If you're interested in splines, I can heartly reccomend Carl de Boors "A Practical Guide to Splines". It is however a little mathematically oriented, but it has code examples included (they can be downloaded from the author's home page). Googling and wikiing for "cubic spline" can bring up some examples, maybe even in particular languages - another thing to add to the question (if you're looking for code).
If you're interested in extrapolation and curve fitting, googling those could help. Matlab package has a very nice curve fitting toolbox. Wikipedia has some links to useful references
Really, it is too wide a question, to even start guessing an answer.
Also, could you explain what exactly are you trying to do ? What kind of data ? Anything ?
Edit1: Here, try this: you may find something useful in here - link
Generally for spline interpolation you use a variable t to interpolate over the line. As long as 0 <= t <= 1 you're interpolating. However, when t < 0 or t > 1 you're simply extrapolating the spline.
You need to write better requirements for requested code. Splines are usually used for interpolation of some unknown or complex function by using of some fixed data set. If you want to have an estimate of function's value outside of boundaries of this data set then you shouldn't use splines.
If your spline is function defined in the place where you really want to evaluate your value (cubic, but not piecewise-cubic) then you already can evaluate that value.

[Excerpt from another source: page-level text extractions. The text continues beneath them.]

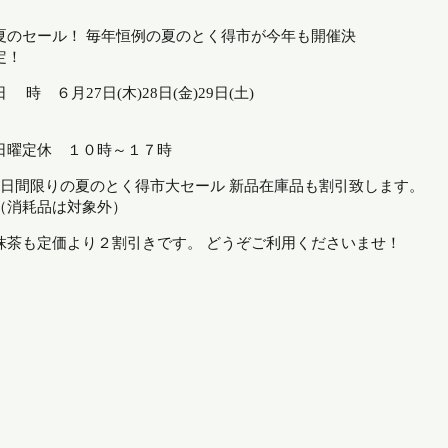
夏のセール！ 毎年恒例の夏のとく得市が今年も開催決
定！
日 時 ６月27日(木)28日(金)29日(土)
日曜定休 １０時～１７時
3日間限りの夏のとく得市大セール 新品在庫品も割引致します。
（消耗品は対象外）
抹茶も定価より２割引きです。 どうぞご利用くださいませ！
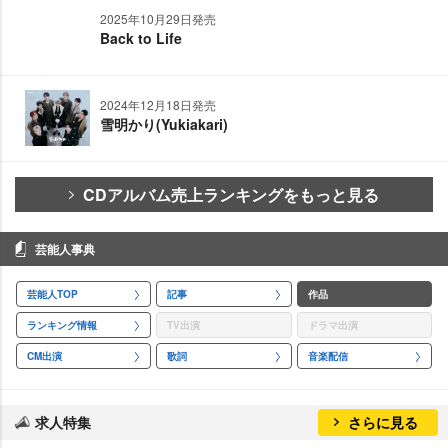
2025年10月29日発売
Back to Life
2024年12月18日発売
雪明かり(Yukiakari)
CDアルバム売上ランキングをもっと見る
芸能人事典
芸能人TOP
記事
作品
ランキング情報
TV出演
ドラマ出演
CM出演
歌詞
音楽配信
求人特集
さらに見る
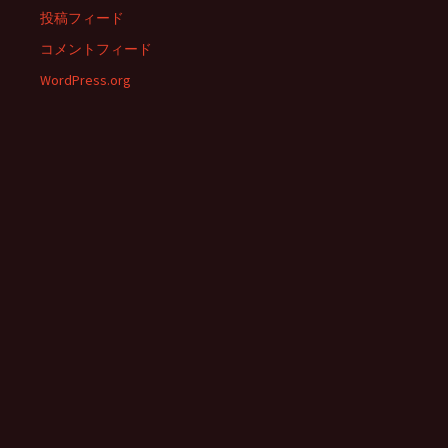
投稿フィード
コメントフィード
WordPress.org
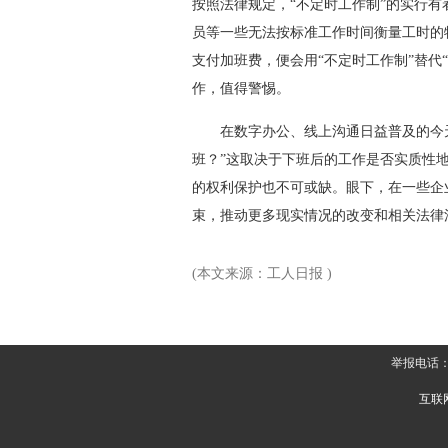
按照法律规定，“不定时工作制”的实行
员等一些无法按标准工作时间衡量工时的
支付加班费，便会用“不定时工作制”替代
作，值得警惕。
在数字办公、线上沟通日益普及的今天，
班？”这取决于下班后的工作是否实质性
的权利保护也不可或缺。眼下，在一些企
束，推动更多现实情况的改变和相关法律
(本文来源：工人日报 )
举报电话：
互联网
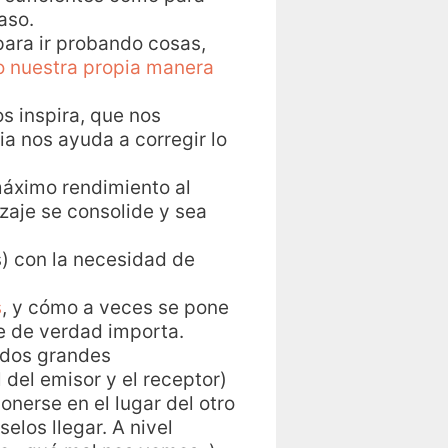
aso.
para ir probando cosas,
o nuestra propia manera
os inspira, que nos
a nos ayuda a corregir lo
 máximo rendimiento al
zaje se consolide y sea
s) con la necesidad de
s
, y cómo a veces se pone
e de verdad importa.
 dos grandes
 del emisor y el receptor)
nerse en el lugar del otro
los llegar. A nivel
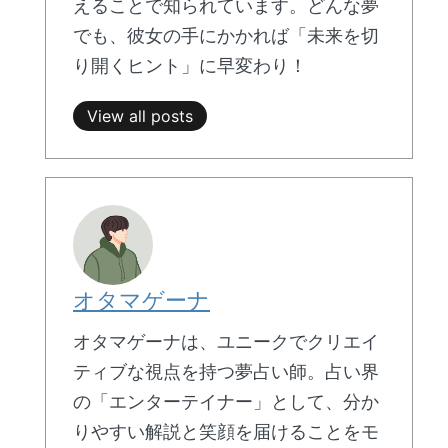
えることで知られています。どんな夢
でも、彼女の手にかかれば「未来を切
り開くヒント」に早変わり！
View all posts
オタマゲーナ
オタマゲーナは、ユニークでクリエイ
ティブな視点を持つ夢占い師。占い界
の「エンターテイナー」として、分か
りやすい解説と笑顔を届けることをモ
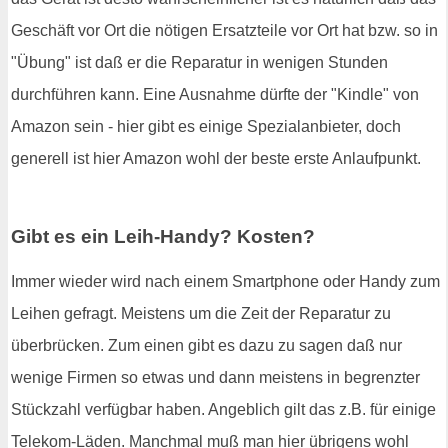
Geschäft vor Ort die nötigen Ersatzteile vor Ort hat bzw. so in
"Übung" ist daß er die Reparatur in wenigen Stunden
durchführen kann. Eine Ausnahme dürfte der "Kindle" von
Amazon sein - hier gibt es einige Spezialanbieter, doch
generell ist hier Amazon wohl der beste erste Anlaufpunkt.
Gibt es ein Leih-Handy? Kosten?
Immer wieder wird nach einem Smartphone oder Handy zum
Leihen gefragt. Meistens um die Zeit der Reparatur zu
überbrücken. Zum einen gibt es dazu zu sagen daß nur
wenige Firmen so etwas und dann meistens in begrenzter
Stückzahl verfügbar haben. Angeblich gilt das z.B. für einige
Telekom-Läden. Manchmal muß man hier übrigens wohl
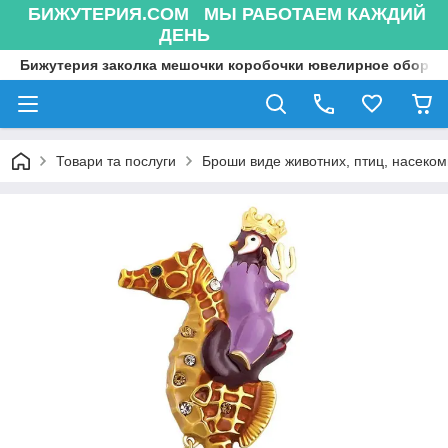
БИЖУТЕРИЯ.COM МЫ РАБОТАЕМ КАЖДИЙ
ДЕНЬ
Бижутерия заколка мешочки коробочки ювелирное оборуд
Товари та послуги
Броши виде животних, птиц, насекоми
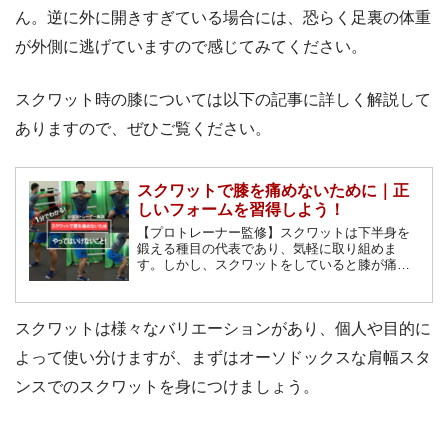
ん。逆に外に開きすぎている場合には、恐らく足裏の体重
が外側に逃げていますので感じてみてください。
スクワット時の膝については以下の記事に詳しく解説して
ありますので、ぜひご覧ください。
スクワットで膝を痛めないために｜正
しいフォームを習得しよう！
【プロトレーナー監修】スクワットは下半身を
鍛える種目の代表であり、気軽に取り組めま
す。しかし、スクワットをしていると膝が痛
い…という悩みを抱えている人も少なくありま
せん。そんな悩みを持っている方に、スクワッ
トで膝を痛める原因や正しいフォームのコツを
スクワットは様々なバリエーションがあり、個人や目的に
解説します！
よって使い分けますが、まずはオーソドックスな肩幅スタ
ンスでのスクワットを身につけましょう。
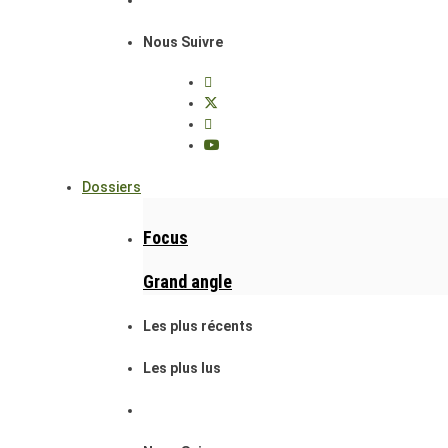
Nous Suivre
Dossiers
Focus
Grand angle
Les plus récents
Les plus lus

If you want to have ability to evaluate your spline outside of interpolation range, but leave it as piecewise-cubic function with the same values inside of interpolation range then you should extend spline range by some nodes, and add some logic of evaluation values at the new nodes (for example you want to have your spline be not only a continuous function, but also have some number of first derivatives be also continuous functions)
Really I suggest you to use some algorithm more suitable for extrapolation, like usage of Lagrange polynomial if everything you really need is single value not very far from points of original data set.